The main conclusion from these data is that the probability to find a BRCA mutation varies greatly in different clinical subgroups leading to the hypothesis that testing for BRCA mutations in OC patients could be better addressed within each specific clinical scenario and according to better defined cost-effective programs.

The question of how to manage, in a cost-effective way, BRCA tests for OC patients has generated a wide debate. D’Andrea [23], after a systematic review on economic evaluations on BRCA genetic testing programs, concluded that there is no evidence of cost-effectiveness for BRCA screening to all newly diagnosed cases of OC cancer even though followed by cascade testing of relatives. Kwon [24], estimating the cost-effectiveness of BRCA mutation testing in USA and the down stream benefits for first degree relatives, confirmed that the benefit concerned only OC women, with a personal history of breast and/or OC. Slade [25] stressed the need for adherence to NICE elegibility criteria requiring a BRCAPRO risk> 10% to reach a useful cost-effectiveness ratio. Eccleston [26], in a study conducted in UK, reached different conclusions reporting that implementing routine BRCA testing in women with OC would be cost-effective but only if compared with no testing to all patients policy.

We can therefore affirm that there is no evidence of a clear cost-efficacy benefit for widespread genetic test to all OC patients when compared to testing selected subgroups of patients only. On the other hand, we have to stress that there is no demonstration that our regression tree model can represent an alternative more cost-effective approach with respect to standard practice. A study to directly compare the performances of our innovative approach with respect to BRCAPRO is ongoing.

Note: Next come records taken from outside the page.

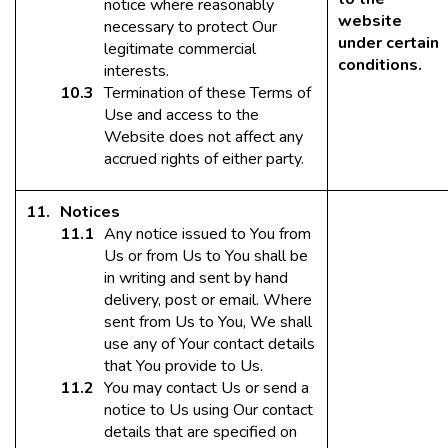
notice where reasonably
website
necessary to protect Our
under certain
legitimate commercial
conditions.
interests.
Termination of these Terms of
Use and access to the
Website does not affect any
accrued rights of either party.
Notices
Any notice issued to You from
Us or from Us to You shall be
in writing and sent by hand
delivery, post or email. Where
sent from Us to You, We shall
use any of Your contact details
that You provide to Us.
You may contact Us or send a
notice to Us using Our contact
details that are specified on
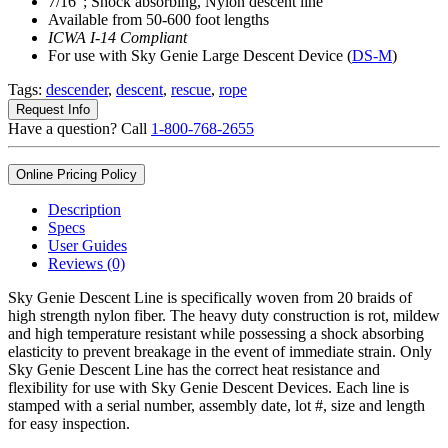
7/16″; Shock absorbing, Nylon descent line
Available from 50-600 foot lengths
ICWA I-14 Compliant
For use with Sky Genie Large Descent Device (
DS-M
)
Tags:
descender
,
descent
,
rescue
,
rope
Request Info
Have a question? Call
1-800-768-2655
Online Pricing Policy
Description
Specs
User Guides
Reviews (0)
Sky Genie Descent Line is specifically woven from 20 braids of
high strength nylon fiber. The heavy duty construction is rot, mildew
and high temperature resistant while possessing a shock absorbing
elasticity to prevent breakage in the event of immediate strain. Only
Sky Genie Descent Line has the correct heat resistance and
flexibility for use with Sky Genie Descent Devices. Each line is
stamped with a serial number, assembly date, lot #, size and length
for easy inspection.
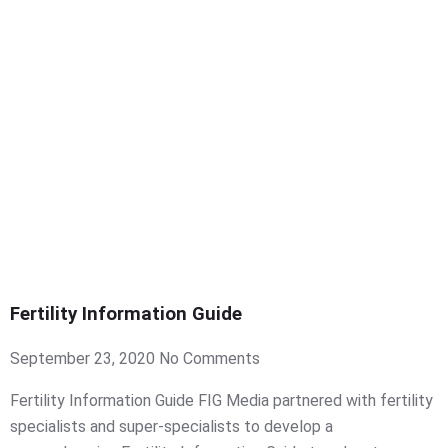
Fertility Information Guide
September 23, 2020
No Comments
Fertility Information Guide FIG Media partnered with fertility
specialists and super-specialists to develop a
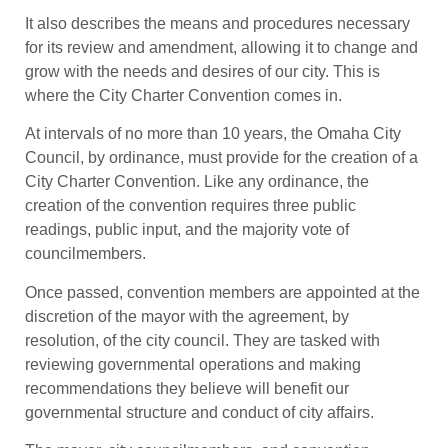
It also describes the means and procedures necessary
for its review and amendment, allowing it to change and
grow with the needs and desires of our city. This is
where the City Charter Convention comes in.
At intervals of no more than 10 years, the Omaha City
Council, by ordinance, must provide for the creation of a
City Charter Convention. Like any ordinance, the
creation of the convention requires three public
readings, public input, and the majority vote of
councilmembers.
Once passed, convention members are appointed at the
discretion of the mayor with the agreement, by
resolution, of the city council. They are tasked with
reviewing governmental operations and making
recommendations they believe will benefit our
governmental structure and conduct of city affairs.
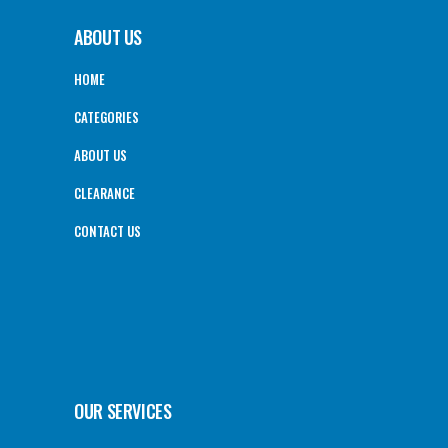
ABOUT US
HOME
CATEGORIES
ABOUT US
CLEARANCE
CONTACT US
OUR SERVICES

However, there is general agreement about the fact that new technological approach (i.e. massive sequencing) will dramatically lower costs and then the cost-efficacy equilibrium for wide BRCA test utilization policies [22,23,24].

An important point supporting the implementation of widespread testing strategies has been the utilization of such test as predictive biomarker for PARP-I stated from FDA and EMA, and, more in general, for an optimal therapeutic strategy design for OC women [8, 27]. In particular, PARP-I utilized in OC women carrying a BRCA mutation as maintenance therapy, has proven to dramatically improve the outcome of these patients [28].

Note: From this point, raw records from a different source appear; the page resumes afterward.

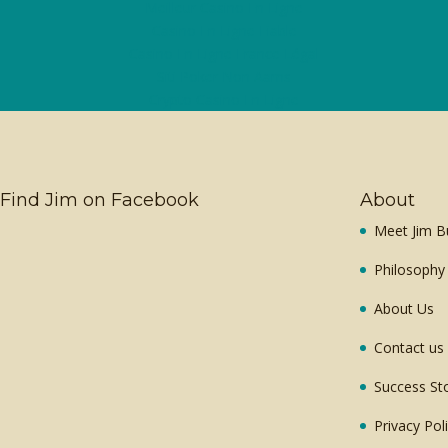
Meilleur Casino En Ligne
Casino En Ligne Fiable
Casino En Ligne France Légal
Siti Poker Non Aams
Crypto Casino En Ligne
Find Jim on Facebook
About
Meet Jim B
Philosophy
About Us
Contact us
Success St
Privacy Pol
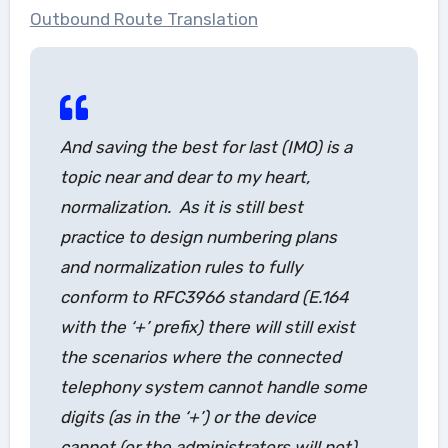
Outbound Route Translation
And saving the best for last (IMO) is a
topic near and dear to my heart,
normalization. As it is still best
practice to design numbering plans
and normalization rules to fully
conform to RFC3966 standard (E.164
with the ‘+’ prefix) there will still exist
the scenarios where the connected
telephony system cannot handle some
digits (as in the ‘+’) or the device
cannot (or the administrators will not)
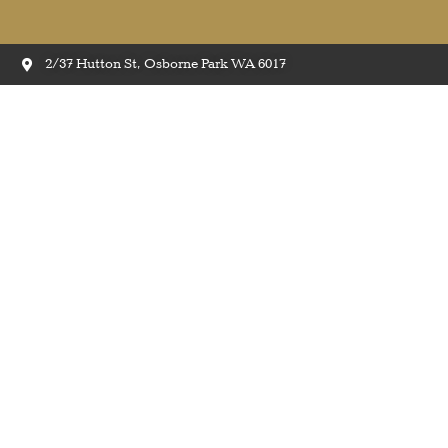
2/37 Hutton St, Osborne Park WA 6017
Eas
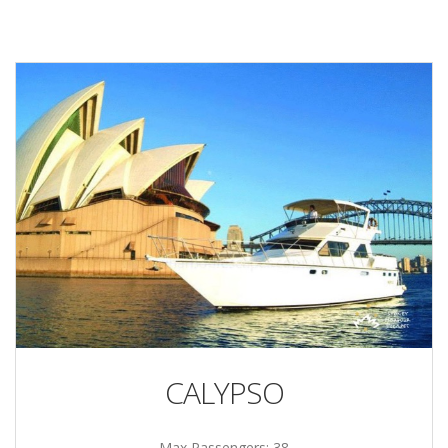
CALYPSO
Max Passengers: 38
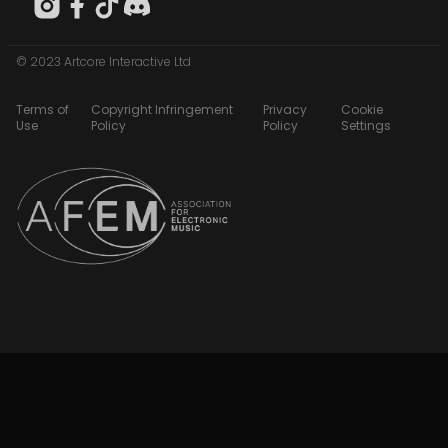
© 2023 Artcore Interactive Ltd
Terms of
Copyright Infringement
Privacy
Cookie
Use
Policy
Policy
Settings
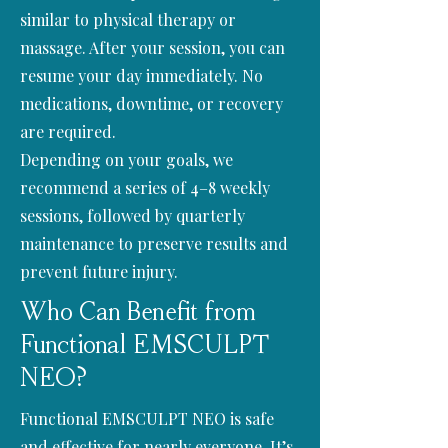
similar to physical therapy or
massage. After your session, you can
resume your day immediately. No
medications, downtime, or recovery
are required.
Depending on your goals, we
recommend a series of 4–8 weekly
sessions, followed by quarterly
maintenance to preserve results and
prevent future injury.
Who Can Benefit from
Functional EMSCULPT
NEO?
Functional EMSCULPT NEO is safe
and effective for nearly everyone. It’s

However, regarding these points, alternative views have to be discussed. In 2017, the FDA (www.accessdata.fda.gov) approved two PARP inhibitors, olaparib and niraparib, as maintenance treatment for women with OC who respond to induction platinum-based chemotherapy, regardless of their BRCA-mutation status [28, 29]; recent findings from the phase III ARIEL3 trial of rucaparib corroborate the genotype agnostic benefit of PARP inhibition [30]. Moreover, Tan [31] supported the idea that the delivery of BRCA test as predictive to response to other common drugs (platinum derivatives, trabectedin) utilized for OC patients has to be still considered as an experimental approach. It seems we can conclude that, to date, to know the BRCA test to consider PARP-I utilization and for a better planning a complete therapeutic strategy for OC patients, cannot be simply supported.

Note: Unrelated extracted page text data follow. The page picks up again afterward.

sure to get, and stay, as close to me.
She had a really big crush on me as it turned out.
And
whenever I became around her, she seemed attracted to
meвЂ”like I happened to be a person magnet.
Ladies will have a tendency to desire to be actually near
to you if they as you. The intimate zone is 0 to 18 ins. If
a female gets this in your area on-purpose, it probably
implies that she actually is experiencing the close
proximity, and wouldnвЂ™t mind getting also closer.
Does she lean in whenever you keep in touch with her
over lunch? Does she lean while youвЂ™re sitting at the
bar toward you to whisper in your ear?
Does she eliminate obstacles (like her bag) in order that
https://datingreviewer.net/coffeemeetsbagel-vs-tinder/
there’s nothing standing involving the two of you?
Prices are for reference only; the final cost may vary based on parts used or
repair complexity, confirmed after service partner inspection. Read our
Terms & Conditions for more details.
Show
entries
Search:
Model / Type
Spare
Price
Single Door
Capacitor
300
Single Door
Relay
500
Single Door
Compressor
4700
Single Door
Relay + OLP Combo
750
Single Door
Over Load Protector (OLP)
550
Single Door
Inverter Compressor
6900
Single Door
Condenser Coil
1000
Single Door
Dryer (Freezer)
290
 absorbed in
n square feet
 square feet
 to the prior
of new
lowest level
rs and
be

Interestingly, the ARIELIII trial scientists stressed the urgent need to a deeper study of homologous recombination repair deficiency (HRD) in patients candidate to PARP-I treatment, also considering the potential harmful effect of false negative BRCA results leading to false patient’s reassurance and to appropriate care neglection [30].

Conclusions

In conclusion, while some countries are already considering national wide roadmaps to facilitate and improve BRCA genetic testing rates [32], we suggest that there is no evidence that delivering a widespread BRCA testing for OC patients is cost effective with respect to standard practice for preventive and therapeutic purposes. The possibility to better select candidates to the test is a feasible approach and, from this perspective, our regression tree analysis could represent a reasonable practical approach. A better selection of patients to be tested together with new predictive biomarkers looking, in a deeper and wider way, at HRD characteristics of OC patients are urgently needed.